Max isn’t faring much better. Vecna made her his final sacrifice, crumpling her up in much the same way he did with his past victims, and Lucas holds her as she admits in a panic that she can’t feel or see. She seems to die — doctors later say her heart stopped for over a minute — but El, still astral projecting, simply isn’t having it. She’s been by Max’s side this whole time, and is sobbing now, but she pulls herself together. Calmly and kindly, she whispers, "No, you’re not going." Somehow, as a blur of their memories rushes by, she makes Max’s heart beat again.

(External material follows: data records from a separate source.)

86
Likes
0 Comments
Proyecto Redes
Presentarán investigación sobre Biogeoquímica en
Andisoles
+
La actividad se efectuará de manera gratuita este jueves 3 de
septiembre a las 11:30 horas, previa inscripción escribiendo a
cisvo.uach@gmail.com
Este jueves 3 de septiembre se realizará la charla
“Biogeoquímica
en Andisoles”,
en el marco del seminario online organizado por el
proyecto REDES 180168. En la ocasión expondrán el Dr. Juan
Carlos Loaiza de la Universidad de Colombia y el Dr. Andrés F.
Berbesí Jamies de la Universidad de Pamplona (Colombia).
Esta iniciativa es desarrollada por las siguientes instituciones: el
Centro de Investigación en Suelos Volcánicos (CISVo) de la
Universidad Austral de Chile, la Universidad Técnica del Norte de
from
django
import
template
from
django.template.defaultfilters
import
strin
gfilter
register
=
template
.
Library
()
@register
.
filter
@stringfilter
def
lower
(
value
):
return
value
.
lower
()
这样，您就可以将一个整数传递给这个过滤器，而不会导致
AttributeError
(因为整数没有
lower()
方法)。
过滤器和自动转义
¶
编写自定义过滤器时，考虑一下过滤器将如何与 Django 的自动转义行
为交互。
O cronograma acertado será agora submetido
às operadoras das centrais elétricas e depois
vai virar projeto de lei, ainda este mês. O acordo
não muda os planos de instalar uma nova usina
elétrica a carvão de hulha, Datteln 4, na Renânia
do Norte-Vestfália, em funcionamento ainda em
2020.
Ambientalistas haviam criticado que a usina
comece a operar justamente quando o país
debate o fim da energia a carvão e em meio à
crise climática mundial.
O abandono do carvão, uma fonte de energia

This whole season of "Stranger Things" has had a surprisingly religious through-line, from the townsfolks’ Christian zealotry to Vecna’s ritualized apocalypse to Max’s references to prayer, and in this moment, El seems almost angelic. The show has always grounded its fantasy elements in bits of sci-fi, too, and that could be the case here. El almost seems angelic or diety-like in her ability to resurrect her friend, but her powers have also obviously expanded since she regained them. It’s almost as if whatever dark hold Vecna holds over people, El has the opposite.

The new Upside Down

Joe Chrest, Stranger Things

Either way, when the action picks up two days after the fight, Max is alive but in a coma. Poor Lucas has already read all of "The Talisman" out loud to her. Some of the teens are helping out at the community center, where Dustin (noticably limping) tells Eddie’s uncle he was a hero. The news is calling Hawkins a gate to hell, opened by Eddie and the Hellfire cult, but Mr. Wheeler doesn’t trust all that BS. The pizza van gang makes it home, as do those the squad from Russia. Hopper and El reunite, and if we hadn’t already been crying for the last 40 minutes, we would be now. They’re not exactly happy, but they’re all together. Except, Will says he knows Vecna is still out there in some form or another. Then he gets a sudden chill, the same kind that indicated the Upside Down’s presence in season 2.

The season ends on an ominous, massive cliffhanger. Within moments of Hopper’s return, ash begins to fall. At the hospital, and the community center, and Hopper’s cabin, and Mike’s house, gray particles drift insidiously through the air while all our favorite characters look on. A group including the Byers family, the Wheeler siblings, and Hopper heads out to an open field. It looks like the one where the kids played in season 3, which may as well have been 100 years ago now. There’s a line straight through the blooming flowers: on one side, life. On the other, everything is dead and gray. On the horizon, red lightning cracks and black smoke chokes the sky. It’s Nancy’s vision, and Vecna’s dark dream realized: the Upside Down and the real world are now one and the same.